I'm working on a new design where the THS4631 would make an ideal input front-end for a user-provided analog signal. Ideally, this would be AC coupled in using a 1 uF and a 1 Mohm resistor, giving a nice low 1s time constant. The circuit is a simple non-inverting Gain=2 configuration after the AC coupling stage. Power supplies are +/- 15 V.
The problem I see is that, when the input gets up around 1 MHz and >3 Vpp, a *BIG* dc bias current starts flowing out of the non-inverting input of the THS4631. For example, at 1 MHz and 3.75 Vpp input, I measure 1 microamp of bias current through the 1 Mohm resistor to ground. The effect seems to have a strong threshold for input amplitudes above ~ 3Vpp; below that the bias current is much closer to the spec sheet 100 pA.
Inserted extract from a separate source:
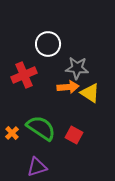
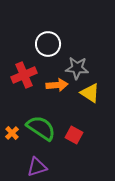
orange arrow: moved 11 px left, 2 px up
Is this a known "feature" of the THS4631? It seems like some input protection diodes are lighting up. I've seen the same behavior on 2 parts, and it shows up in unity gain as well as G=+2 configuration. If I short out the 1uF AC coupling capacitor, then the offsets completely go away (my sig-gen is 50 ohms, and the microamp DC bias doesn't move it much).
Thanks in advance,
This is a known issue with the THS4631. The root cause is that the ESD diodes used to protect the input from differential over voltage are not symmetrical. This causes a small net current to flow when an AC signal is applied and this current increases with frequency. This current causes an offset voltage to develop on the external capacitor which is determined by the RC time constant.
We have tried several things to mitigate this effect, but have not seen good success. There was some promise by adding external diodes to the input pin, but I do not believe this prooved to be successful.
The only alternatives include THS4601 if > +/- 6V is needed, or if lower supplies can be used then OPA659, OPA657, and OPA656 may be an alternative.